As some of you may know, the MetaMouse project has been ongoing at Berkeley for a number of years now. The short version is that it automatically converts any single-user Windows XP program into a multi-user, cooperative application. MetaMouse is primarily targeted at educational games in areas with limited computer hardware. We successfully conducted a short-term research experiment in the Summer of 2008, showing meaningful benefits in terms of collaboration, discussion, and learning using Azim Premji Foundation (APF) games in Bangalore. These results were published in ICTD 2010 and ACM DEV 2010.
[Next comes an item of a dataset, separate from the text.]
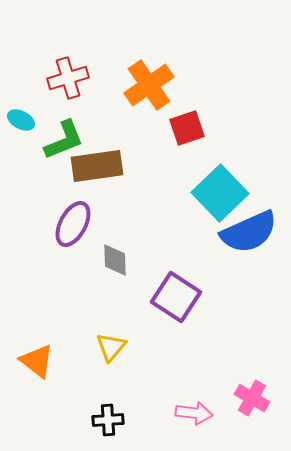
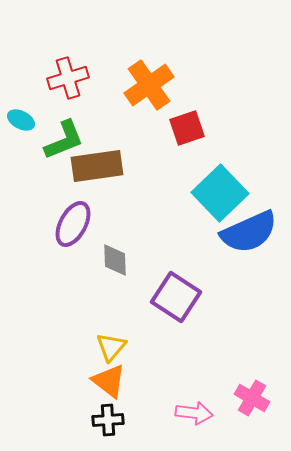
orange triangle: moved 72 px right, 20 px down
Following this earlier study, we attempted to conduct a longer-term evaluation last Summer. This was again with the APF in Bangalore. Our hope was to evaluate long-term learning benefits in Mathematics, using existing APF content and lesson plans. We selected 4 trial schools, two control and two test. The evaluation was designed to run 6 months, hopefully long enough to demonstrate learning. Unfortunately, that didn't work out.
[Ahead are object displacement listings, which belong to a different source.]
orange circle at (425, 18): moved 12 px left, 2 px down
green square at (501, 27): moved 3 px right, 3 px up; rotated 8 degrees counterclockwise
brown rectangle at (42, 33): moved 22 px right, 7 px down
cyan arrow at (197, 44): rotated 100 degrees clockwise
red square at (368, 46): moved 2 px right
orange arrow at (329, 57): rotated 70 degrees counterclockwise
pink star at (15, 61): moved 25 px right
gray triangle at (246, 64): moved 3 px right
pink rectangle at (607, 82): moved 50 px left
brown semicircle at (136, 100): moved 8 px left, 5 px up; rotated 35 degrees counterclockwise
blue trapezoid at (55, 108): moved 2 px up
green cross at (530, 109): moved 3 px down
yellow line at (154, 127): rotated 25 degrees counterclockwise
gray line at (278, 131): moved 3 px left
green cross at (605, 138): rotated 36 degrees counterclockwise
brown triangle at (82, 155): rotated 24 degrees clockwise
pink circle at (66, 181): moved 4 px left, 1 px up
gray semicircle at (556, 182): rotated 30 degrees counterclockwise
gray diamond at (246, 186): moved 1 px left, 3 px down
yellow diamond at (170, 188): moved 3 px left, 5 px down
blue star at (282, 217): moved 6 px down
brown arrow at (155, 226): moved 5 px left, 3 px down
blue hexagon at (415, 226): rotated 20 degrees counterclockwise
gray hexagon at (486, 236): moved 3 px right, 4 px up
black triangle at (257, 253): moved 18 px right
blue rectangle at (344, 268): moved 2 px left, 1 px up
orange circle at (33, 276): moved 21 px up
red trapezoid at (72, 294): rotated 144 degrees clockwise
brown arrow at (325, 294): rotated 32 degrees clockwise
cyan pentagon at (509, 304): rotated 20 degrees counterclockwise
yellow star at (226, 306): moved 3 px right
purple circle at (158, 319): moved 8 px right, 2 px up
The study ultimately failed, with us unable to demonstrate any results, positive or negative. Some of the problems were the common problems you see with computer-based education in the developing world; powering the machines, hardware failures, and teachers not using the equipment (in either the test or the control!). However, I wanted to note a problem I hadn't anticipated, that ultimately sunk the deployment: shifting NGO priorities.
In our first deployment, APF was very excited about the technology; it was essentially designed to support their Flash educational games, and it did a good job of that. In the subsequent year, APF started a number of new initiatives, moving away from primarily providing computers and software to improving teacher education and training. Personally, we think this is fantastic. Educated, motivated teachers are always going to improve learning, and there's little argument about that fact. However, as technologists, this meant that APF had less time to devote to our research and our attempts to improve computer-based education. This meant that there was less effort put into the maintenance required for our project, the batteries were failing and the teachers were deviating from lesson plans. The study failed. This was essentially our fault, we knew their focus had changed, but we expected the same field experience we had the year before. It's worth noting, things change rapidly, and you have to keep your ear on the ground. It's not just finding people who have incentives that line up with yours, but also those who continue to.